What is patient privacy for? The Hippocratic Oath, considered one of the earliest and most famous texts of medical ethics in the world, states: “Whatever I see or hear in the lives of my patients, whether in connection with my professional practice or not, which should not be discussed outside, I will keep secret, keeping all such things private.”
As privacy becomes increasingly limited in an age of data-intensive algorithms and cyberattacks, medicine is one of the few remaining fields where confidentiality remains a key practice, enabling patients to trust their doctors with sensitive information.
But paper co-authored by MIT researchers, examines how artificial intelligence models trained on de-identified electronic health records (EHRs) can remember patient-specific information. The work, which was recently presented at the 2025 Neural Information Processing Systems (NeurIPS) Conference, recommends rigorous test setup to ensure that targeted prompts cannot reveal information, emphasizing that the leak should be assessed in the context of healthcare to determine whether it significantly compromises patient privacy.
Basic EHR-trained models should typically generalize knowledge to make better predictions based on multiple patient data. However, in the case of “remembering”, the model relies on a single patient record to deliver results, potentially violating patient privacy. It is worth noting that the foundation models are already known prone to data leaks.
“Knowledge about these high-capacity models can be a resource for many communities, but adversarial attackers can trick the model into extracting information about the training data,” says Sana Tonekaboni, a postdoc at the Eric and Wendy Schmidt Center at the Broad Institute of MIT and Harvard and first author of the paper. He notes that given the risk that underlying models may also remember private data, “this work is a step toward providing practical evaluation steps that our community can take before releasing models.”
To conduct research on the potential risks that entry-level EHR models might pose in medicine, Tonekaboni turned to an MIT associate professor Marzyeh Ghassemiwho is the principal investigator in Abdul Latif Jameel Machine Learning in Health Clinic (Jameel Clinic), member of the Computer Science and Artificial Intelligence Laboratory. Ghassemi, a research fellow at MIT's Department of Electrical Engineering and Computer Science and the Institute for Medical Engineering and Science, leads Healthy ML groupwhich focuses on robust machine learning in health.
How much information does a dishonest actor need to disclose sensitive data and what are the risks of information leakage? To assess this, the research team developed a series of tests that they hope will lay the foundation for future privacy assessments. These tests aim to measure different types of uncertainty and assess their practical risk to patients by measuring different levels of attack possibility.
“We really tried to emphasize practicality here. If an attacker needs to know the date and value of a dozen lab tests from your records to extract information, the risk of harm is very low. If I already have access to such a protected level of source data, why would I attack a large base model to get more?” says Ghassemi.
With the inevitable digitization of medical records, data breaches have become increasingly common. The U.S. Department of Health and Human Services has recorded cases over the past 24 months 747 data breaches health information affects over 500 people, with most of them being hacking/IT incidents.
Patients with unique medical conditions are particularly vulnerable, given how easily they can be detected. “Even with de-identified data, it depends on the type of information about the individual that is being leaked,” Tonekaboni says. “When you identify them, you learn so much more.”
In their structured tests, the researchers found that the more information an attacker had about a particular patient, the greater the likelihood of information being leaked from the model. They showed how to distinguish between cases of model generalization and patient-level memorization to properly assess privacy risk.
The article also highlights that some spills are more harmful than others. For example, a model that reveals a patient's age or demographics may be characterized as a milder leak than a model that reveals more sensitive information, such as an HIV diagnosis or alcohol abuse.

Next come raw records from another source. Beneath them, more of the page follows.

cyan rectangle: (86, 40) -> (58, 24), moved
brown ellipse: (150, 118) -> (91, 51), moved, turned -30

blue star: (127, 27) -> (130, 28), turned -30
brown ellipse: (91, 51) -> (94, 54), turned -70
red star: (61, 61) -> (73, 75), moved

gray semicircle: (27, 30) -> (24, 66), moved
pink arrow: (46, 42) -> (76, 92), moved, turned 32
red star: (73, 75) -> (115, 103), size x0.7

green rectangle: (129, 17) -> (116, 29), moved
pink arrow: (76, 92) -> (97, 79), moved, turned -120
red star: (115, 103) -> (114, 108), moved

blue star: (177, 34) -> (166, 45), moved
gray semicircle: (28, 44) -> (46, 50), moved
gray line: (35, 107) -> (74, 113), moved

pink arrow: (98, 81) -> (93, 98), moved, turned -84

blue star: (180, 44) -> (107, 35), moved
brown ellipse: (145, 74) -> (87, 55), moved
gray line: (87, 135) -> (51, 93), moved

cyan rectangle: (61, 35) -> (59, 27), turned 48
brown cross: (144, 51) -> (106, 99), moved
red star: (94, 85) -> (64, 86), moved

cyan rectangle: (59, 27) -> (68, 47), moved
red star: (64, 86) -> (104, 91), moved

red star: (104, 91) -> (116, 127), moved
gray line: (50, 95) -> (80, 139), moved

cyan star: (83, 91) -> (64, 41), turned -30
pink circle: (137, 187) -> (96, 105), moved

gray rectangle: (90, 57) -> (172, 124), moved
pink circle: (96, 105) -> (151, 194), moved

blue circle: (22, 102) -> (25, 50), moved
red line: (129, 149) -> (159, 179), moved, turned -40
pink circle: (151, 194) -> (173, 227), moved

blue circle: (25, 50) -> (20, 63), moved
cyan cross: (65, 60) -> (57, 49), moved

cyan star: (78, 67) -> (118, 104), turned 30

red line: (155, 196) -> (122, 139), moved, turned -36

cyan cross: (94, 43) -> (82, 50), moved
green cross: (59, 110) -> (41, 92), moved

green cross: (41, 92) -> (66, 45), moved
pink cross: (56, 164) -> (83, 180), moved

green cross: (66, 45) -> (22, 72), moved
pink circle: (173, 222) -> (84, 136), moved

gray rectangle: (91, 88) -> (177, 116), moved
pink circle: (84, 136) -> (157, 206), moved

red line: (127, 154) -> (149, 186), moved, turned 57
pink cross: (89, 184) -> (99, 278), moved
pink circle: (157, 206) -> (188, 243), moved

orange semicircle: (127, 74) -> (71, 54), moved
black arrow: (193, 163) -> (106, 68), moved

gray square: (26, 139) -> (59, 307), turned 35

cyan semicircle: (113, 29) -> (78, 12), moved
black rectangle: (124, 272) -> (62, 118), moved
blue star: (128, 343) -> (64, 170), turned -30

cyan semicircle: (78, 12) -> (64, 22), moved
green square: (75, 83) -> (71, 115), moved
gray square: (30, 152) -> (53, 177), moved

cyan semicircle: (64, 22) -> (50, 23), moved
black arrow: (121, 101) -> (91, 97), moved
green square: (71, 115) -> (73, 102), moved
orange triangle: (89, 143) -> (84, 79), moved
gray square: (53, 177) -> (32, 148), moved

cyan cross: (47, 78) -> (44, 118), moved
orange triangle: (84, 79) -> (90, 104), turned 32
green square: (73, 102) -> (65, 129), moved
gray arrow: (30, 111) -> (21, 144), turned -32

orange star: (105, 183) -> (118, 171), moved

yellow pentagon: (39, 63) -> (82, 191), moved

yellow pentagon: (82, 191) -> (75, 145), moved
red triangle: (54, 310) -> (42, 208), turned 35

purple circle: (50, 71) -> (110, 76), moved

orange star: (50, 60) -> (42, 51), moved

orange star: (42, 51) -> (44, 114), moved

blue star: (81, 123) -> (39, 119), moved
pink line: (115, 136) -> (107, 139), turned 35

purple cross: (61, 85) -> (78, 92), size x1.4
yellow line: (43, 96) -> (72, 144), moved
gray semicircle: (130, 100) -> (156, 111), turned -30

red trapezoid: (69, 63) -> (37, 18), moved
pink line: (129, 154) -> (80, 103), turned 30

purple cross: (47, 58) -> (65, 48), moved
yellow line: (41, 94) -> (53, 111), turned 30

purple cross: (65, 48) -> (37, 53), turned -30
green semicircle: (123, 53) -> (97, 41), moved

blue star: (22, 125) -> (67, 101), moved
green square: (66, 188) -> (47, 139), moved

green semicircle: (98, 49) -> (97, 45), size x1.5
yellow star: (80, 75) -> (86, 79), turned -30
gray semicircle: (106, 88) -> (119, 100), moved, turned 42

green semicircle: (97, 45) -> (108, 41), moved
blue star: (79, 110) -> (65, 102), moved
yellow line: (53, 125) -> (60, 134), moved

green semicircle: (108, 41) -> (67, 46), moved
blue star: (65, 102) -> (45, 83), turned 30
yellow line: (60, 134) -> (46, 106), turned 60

The researchers note that patients with unique conditions are particularly vulnerable given how easily they can be selected, which may require a higher level of protection. “Even with de-identified data, it really depends on the type of information about the individual that is being leaked,” Tonekaboni says. The researchers plan to expand the work and make it more interdisciplinary, adding clinicians and privacy experts, as well as legal experts.
“There's a reason why our health data is private,” says Tonekaboni. “There is no reason for others to know about it.”
This work is supported by the Eric and Wendy Schmidt Center at the Broad Institute of MIT and Harvard, Wallenberg AI, the Knut and Alice Wallenberg Foundation, the U.S. National Science Foundation (NSF), a Gordon and Betty Moore Foundation Award, a Google Research Scholar Award, and the AI2050 program at Schmidt Sciences. Resources used to prepare this study were provided in part by the Province of Ontario, the Government of Canada through CIFAR, and the companies sponsoring the Vector Institute.